BD:    How much tampering was there with the score?

TT:    There were cuts, of course, and there were some key changes made, and a mezzo-soprano was to be singing the role of Julius Caesar.

BD:    It was written for castrato, so that would put it about the same range.

TT:    About the same, yes.  The recording was with Fischer-Dieskau, but I love doing the part of Caesar.  I
t’s just such a great challenge to act and to sing that part.  It’s a feat, really, and to be believable in it is also a feat.  I worked very hard at that, and I really think it’s a wonderful opera.

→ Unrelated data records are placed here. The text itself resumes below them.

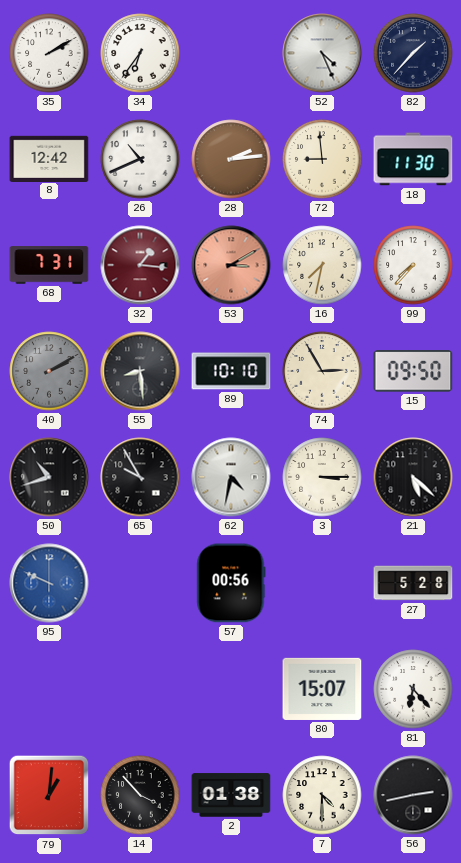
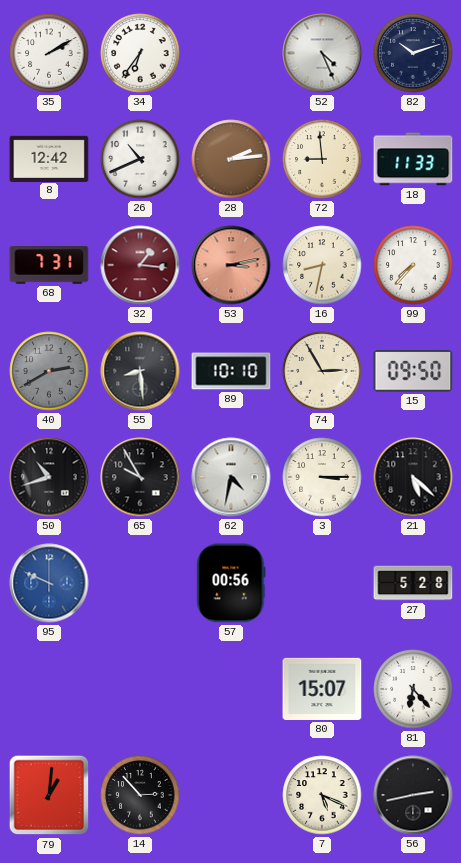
82: 1:37 -> 10:12
18: 11:30 -> 11:33
53: 3:10 -> 3:13
16: 7:32 -> 8:32
40: 2:10 -> 2:40
14: 3:53 -> 2:53
2: 01:38 -> none
7: 4:30 -> 5:19
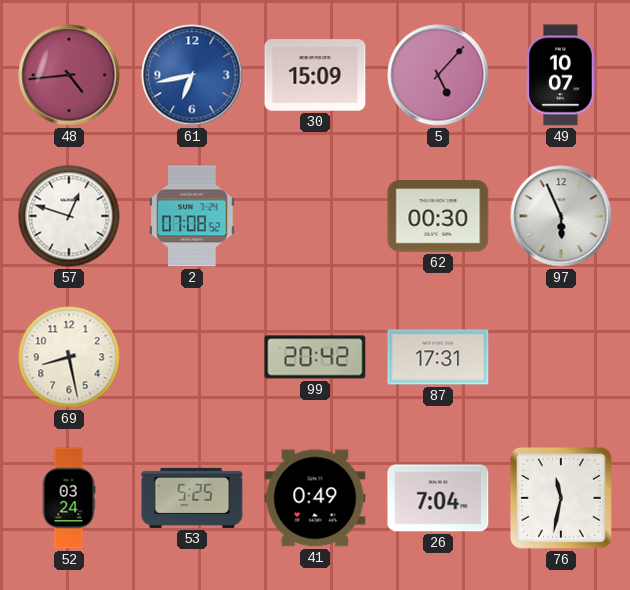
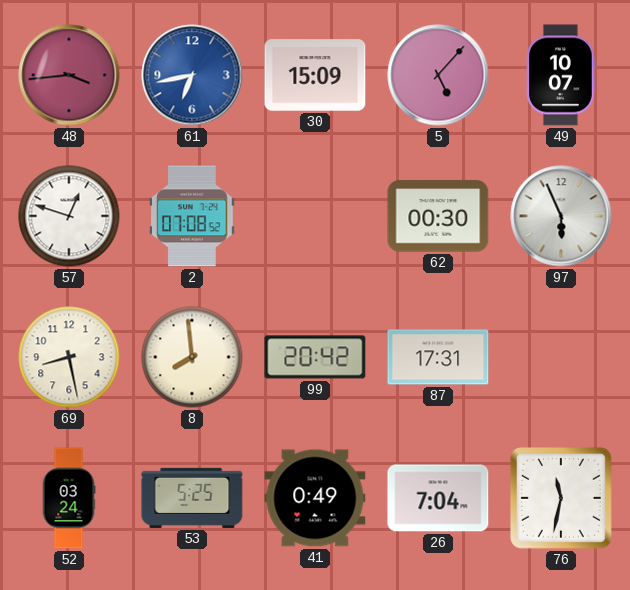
48: 4:44 -> 3:44
8: none -> 7:59
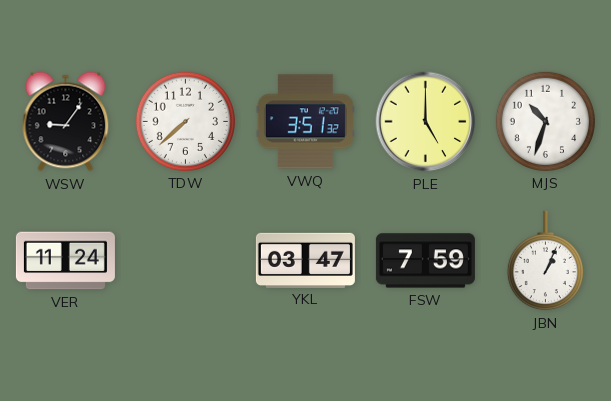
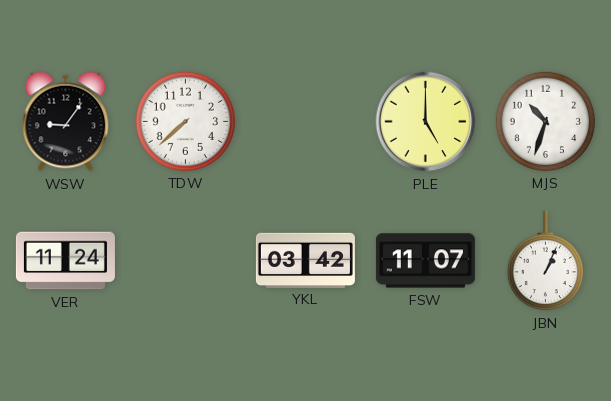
VWQ: 3:51 -> none
YKL: 03:47 -> 03:42
FSW: 7:59 -> 11:07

BD:    What makes it special?

TT:    The character and the music.  Handel’s written I don’t know how many operas.  As a matter of fact I’m doing his last opera with Stephen Simon in Washington next season.  It’s called Deidamia and I’m singing the part of Ulisse, which is very cantabile, very simple, very elegantly beautiful.

BD:    Does it a take a special kind of audience to understand something that’s 250 years old?

TT:    I don’t think so, no.  They relate to the music, they relate to the Shakespeare, they relate certainly to the characters that they’re familiar with after all these centuries.  It seems everywhere I’ve been they respond magnificently to it.  I’m involved in a wonderful production that originated in England at the English National Opera.  John Copley produced and directed it, and he’s a very talented director.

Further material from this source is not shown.